:: WHAT THE TASK REQUIRES ::
Scan the entries that follow for the word "Immobilien", then report every line in which it appears.

Collected data:
>>>
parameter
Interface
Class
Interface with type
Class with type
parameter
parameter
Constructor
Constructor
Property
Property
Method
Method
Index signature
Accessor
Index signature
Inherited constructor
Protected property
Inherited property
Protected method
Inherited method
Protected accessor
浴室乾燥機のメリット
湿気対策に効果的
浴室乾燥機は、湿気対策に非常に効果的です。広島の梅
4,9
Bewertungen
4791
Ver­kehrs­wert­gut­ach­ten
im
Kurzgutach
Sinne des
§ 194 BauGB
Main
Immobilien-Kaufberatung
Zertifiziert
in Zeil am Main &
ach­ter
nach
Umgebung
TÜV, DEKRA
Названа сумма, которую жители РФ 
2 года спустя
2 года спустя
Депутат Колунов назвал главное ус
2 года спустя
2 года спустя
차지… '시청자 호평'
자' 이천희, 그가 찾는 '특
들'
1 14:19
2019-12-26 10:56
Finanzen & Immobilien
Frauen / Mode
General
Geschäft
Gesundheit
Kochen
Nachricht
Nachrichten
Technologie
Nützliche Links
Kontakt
<<<
>>>
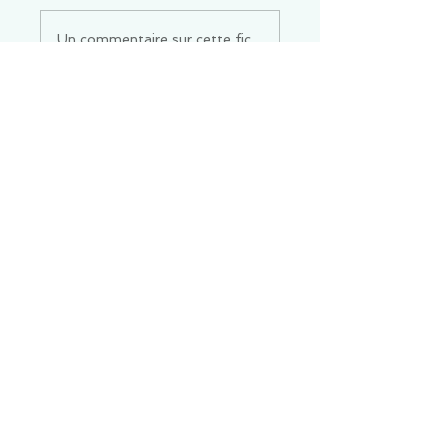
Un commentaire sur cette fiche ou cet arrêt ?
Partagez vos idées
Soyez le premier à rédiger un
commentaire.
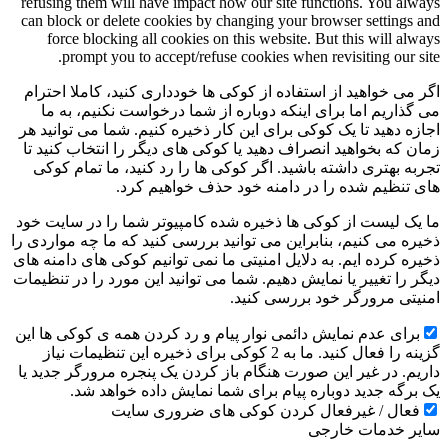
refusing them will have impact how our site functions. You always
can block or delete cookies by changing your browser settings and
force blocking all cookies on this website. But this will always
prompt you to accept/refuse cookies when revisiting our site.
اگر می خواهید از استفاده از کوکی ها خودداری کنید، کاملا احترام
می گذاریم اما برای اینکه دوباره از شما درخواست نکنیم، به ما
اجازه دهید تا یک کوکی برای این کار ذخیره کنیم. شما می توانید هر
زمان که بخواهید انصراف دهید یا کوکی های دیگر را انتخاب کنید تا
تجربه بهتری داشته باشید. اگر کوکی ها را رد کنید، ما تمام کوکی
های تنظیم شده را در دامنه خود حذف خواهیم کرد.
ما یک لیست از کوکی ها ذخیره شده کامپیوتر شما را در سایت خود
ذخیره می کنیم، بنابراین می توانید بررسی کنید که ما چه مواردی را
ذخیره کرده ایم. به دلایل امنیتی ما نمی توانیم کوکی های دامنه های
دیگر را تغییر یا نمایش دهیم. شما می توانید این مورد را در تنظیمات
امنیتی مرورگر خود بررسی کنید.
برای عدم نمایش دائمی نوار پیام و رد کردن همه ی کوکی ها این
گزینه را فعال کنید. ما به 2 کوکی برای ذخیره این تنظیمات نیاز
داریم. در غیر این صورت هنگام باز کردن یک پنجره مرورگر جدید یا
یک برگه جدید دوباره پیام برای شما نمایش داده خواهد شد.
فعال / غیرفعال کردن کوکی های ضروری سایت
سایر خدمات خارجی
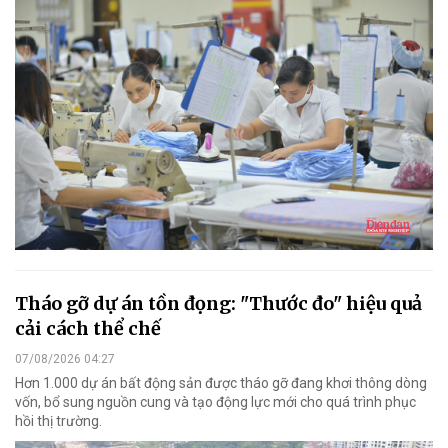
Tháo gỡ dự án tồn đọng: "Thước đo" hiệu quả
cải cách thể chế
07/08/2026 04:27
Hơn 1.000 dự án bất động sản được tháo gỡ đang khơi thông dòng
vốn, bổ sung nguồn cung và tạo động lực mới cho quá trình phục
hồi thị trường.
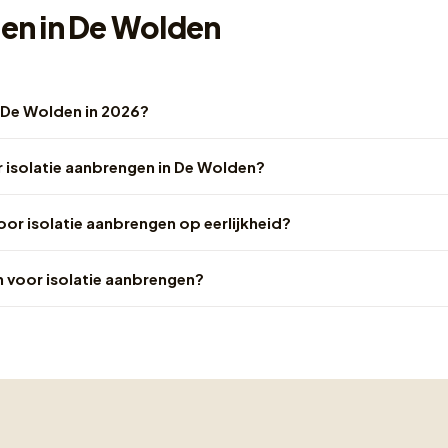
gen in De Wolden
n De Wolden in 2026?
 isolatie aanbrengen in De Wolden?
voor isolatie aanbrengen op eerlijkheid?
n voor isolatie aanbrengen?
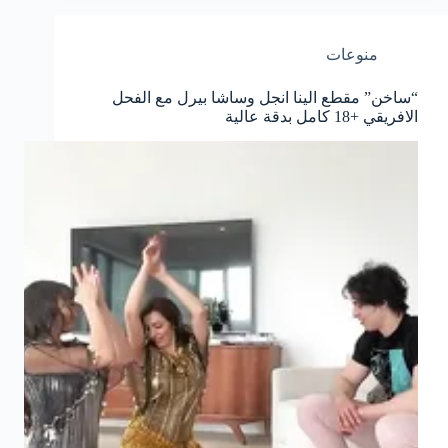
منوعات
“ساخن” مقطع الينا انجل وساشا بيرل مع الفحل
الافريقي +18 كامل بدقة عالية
<<<
>>>
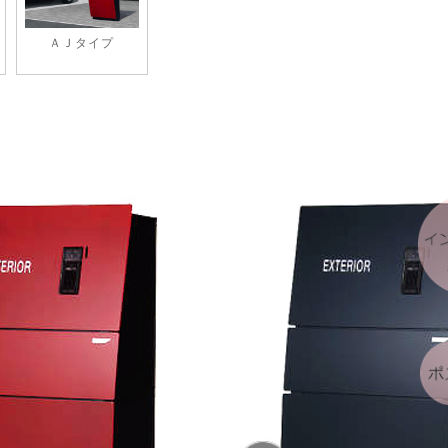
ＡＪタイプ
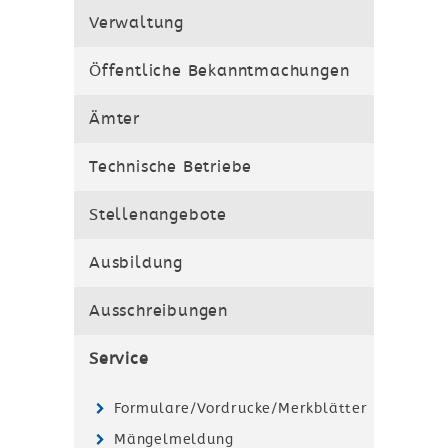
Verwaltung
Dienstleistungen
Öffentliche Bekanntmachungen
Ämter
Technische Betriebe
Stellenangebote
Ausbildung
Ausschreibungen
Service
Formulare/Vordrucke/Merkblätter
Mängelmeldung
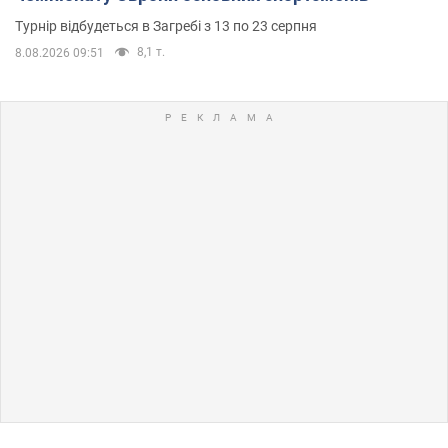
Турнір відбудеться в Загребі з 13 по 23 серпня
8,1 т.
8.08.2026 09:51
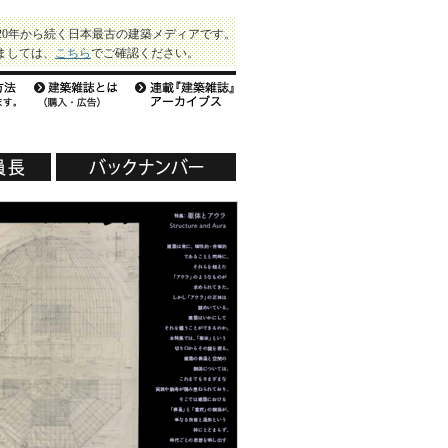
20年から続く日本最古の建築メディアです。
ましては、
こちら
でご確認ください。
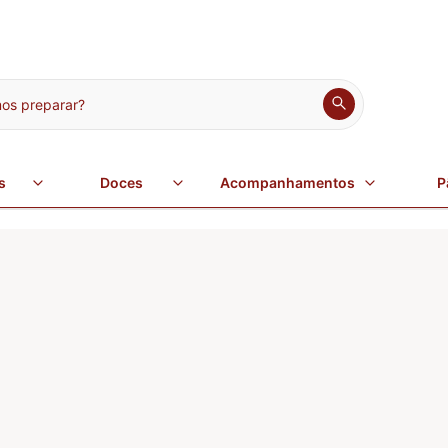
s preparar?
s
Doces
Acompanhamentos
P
<<<
:: RESULT OF THE TASK ::
Immobilien-Kaufberatung
Finanzen & Immobilien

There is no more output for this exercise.